Frankston, in Melbourne’s south, was again the venue for the 2015 instalment of the South Sudanese Australian Summer Slam – an annual basketball tournament organised by the South Sudanese Australian National Basketball Association (SSANBA) that sees over 45 teams from across Australian compete across five divisions. The event, which is one of the largest gatherings of South Sudanese Australians in the country, welcomed 48 teams and over 500 players from Perth, Adelaide, Canberra, Sydney, Brisbane and Melbourne.
Helping Hoops is a proud partner organisation of the tournament, and provides in-kind help through contributions from dozens of volunteers.
The three-day Summer Slam saw two days of competition from Friday the 18th to Saturday the 19th of December in which all six courts at Frankston Basketball Stadium were filled with more slam dunks, athleticism, crowd support and noise than you would expect to see at another basketball tournament. Although the players and spectators braved atrocious heat, which saw court temperatures reach 38 degrees, and were intensely focused on winning, the sense of community and sportsmanship on display was a credit to all involved.

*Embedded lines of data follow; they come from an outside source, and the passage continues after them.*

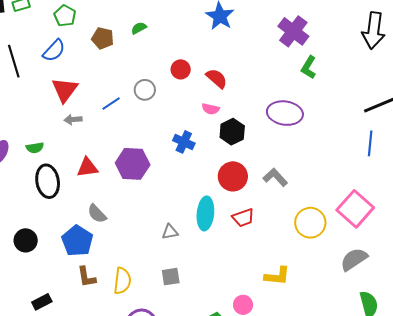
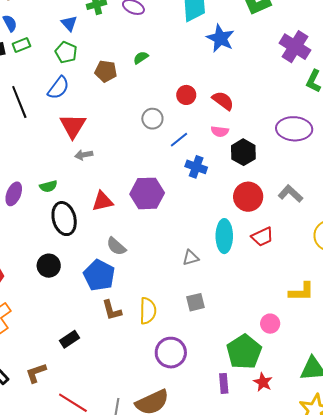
blue line: (111, 104) -> (179, 140), moved
black circle: (26, 240) -> (49, 266), moved

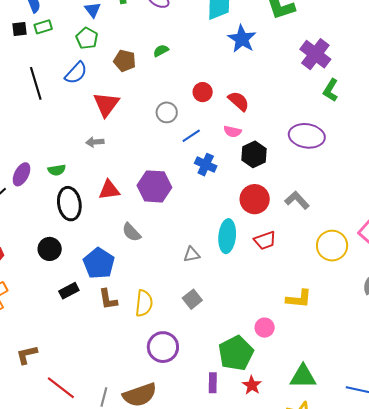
red triangle: (73, 126) -> (106, 104), moved
gray semicircle: (116, 246) -> (131, 232), moved
gray square: (195, 302) -> (192, 299), turned -30
black rectangle: (69, 339) -> (69, 291), moved

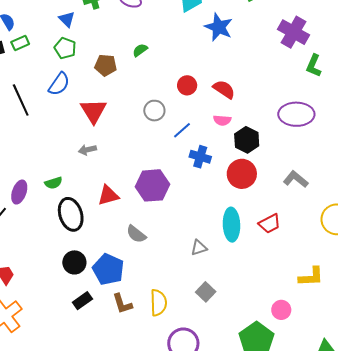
red circle: (255, 199) -> (242, 174), moved
black circle: (50, 249) -> (74, 262), moved

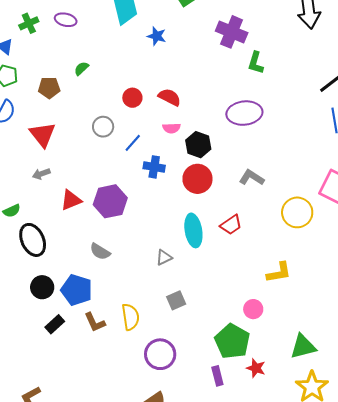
blue star: (219, 27) -> (157, 36), size x0.7
red triangle: (108, 195) -> (71, 200), moved
gray square: (206, 292) -> (176, 300), turned 30

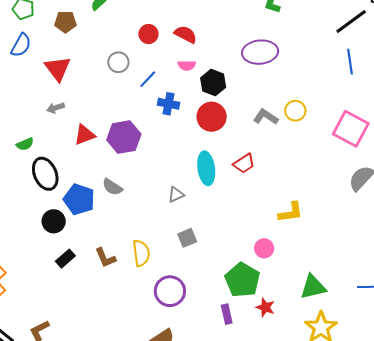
yellow circle: (297, 212) -> (295, 111), moved, size x0.7
blue pentagon: (77, 290) -> (79, 199), moved

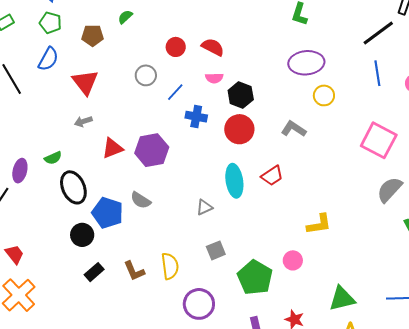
purple ellipse: (260, 52) -> (306, 63), moved
yellow circle: (295, 111) -> (324, 95), moved
green pentagon: (242, 280) -> (255, 277), moved

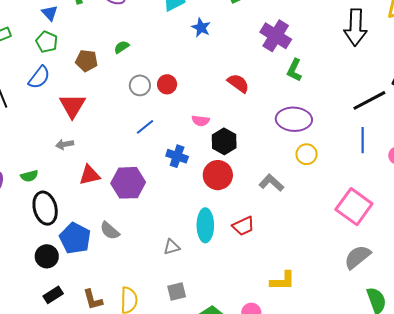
red semicircle: (213, 47) -> (238, 83), moved
gray circle: (146, 75) -> (140, 85), moved
blue line: (175, 92) -> (145, 127), moved

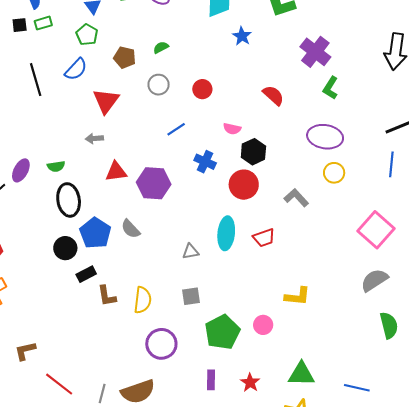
gray circle: (140, 85) -> (159, 85), moved
black rectangle: (53, 295) -> (86, 274), moved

The competitions culminated on Sunday, December 20, with semi finals deciding the finalists for the afternoon. Sydney’s Savannah Pride, who have recently rebranded from Sydney South Stars/Minor Stars, were the standout club of the tournament, taking out three of the five divisions, including the Under 16s, Under 20s, and the showcase event of the tournament – the Open Men’s division. The Adelaide Warriors continued their recent form to again take the Open Women’s trophy home, which will also be accompanies by the Under 18s championship cup. Full Summer Slam results are available below:
OPEN MEN – Savannah Pride (36) def Nadus (34)
OPEN WOMEN – Adelaide Warriors (39) def Canberra Eagles (29)
U20 – Savannah Pride (46) def Adelaide Warriors (43)
U18 – Adelaide Warriors (50) def Hoop Dreamz (39)
U16 – Savannah Pride (45) def Longhorns 1 (43)
The highly anticipated Slam Dunk Contest did not disappoint, with Melbourne’s Solomon Deer wowing the packed stadium of over 500 spectators. The 2015 Summer Slam also welcomed a new innovation – live streaming, which was kindly provided free-of-charge by Frankston District Basketball Association for the Slam Dunk Contest and Open Men’s Final. Live streaming was greatly welcomed, in particular by former players who cannot attend due to basketball commitments in the United States. Players, such as Louisville’s Mangok Mathiang and Iowa State’s Emmanuel Malou, joined over 300 viewers for the live stream.
The Summer Slam, along with July’s National Classic, is one of two annual basketball tournaments organised by the South Sudanese Australian National Basketball Association (SSANBA), and is not only one of the most exciting tournaments in Australia, but also an important event for the South Sudanese Australian community. Maintaining a sense of community and cultural identity, whilst celebrating the fact that we are all Australian, is a key feature of the work the South Sudanese Australian National Basketball Association undertakes.
Tournament organiser, and SSANBA committee member, Manyang Berberi, says,
“The SSANBA is a community organisation that seeks to engage youth through sport. We have helped thousands of young people over the years. We want young people to concentrate on their education and basketball at their free time.”
We would like to congratulate the SSANBA and our other partner organisations in Basketball Victoria and Frankston District Basketball Association. We also appreciate the contribution of Powerade who kept us cool throughout the heat with their kind donation. Thanks goes to the dozens of Helping Hoops volunteers that made the event run smoothly. We appreciate your efforts on such a hot weekend. Congratulations also to all the teams, players, and spectators that made the Summer Slam the huge success it was. We will return in 2016 with the South Sudanese Australian National Classic in July, and look forward to pushing forward to make SSANBA tournaments bigger and better in the future.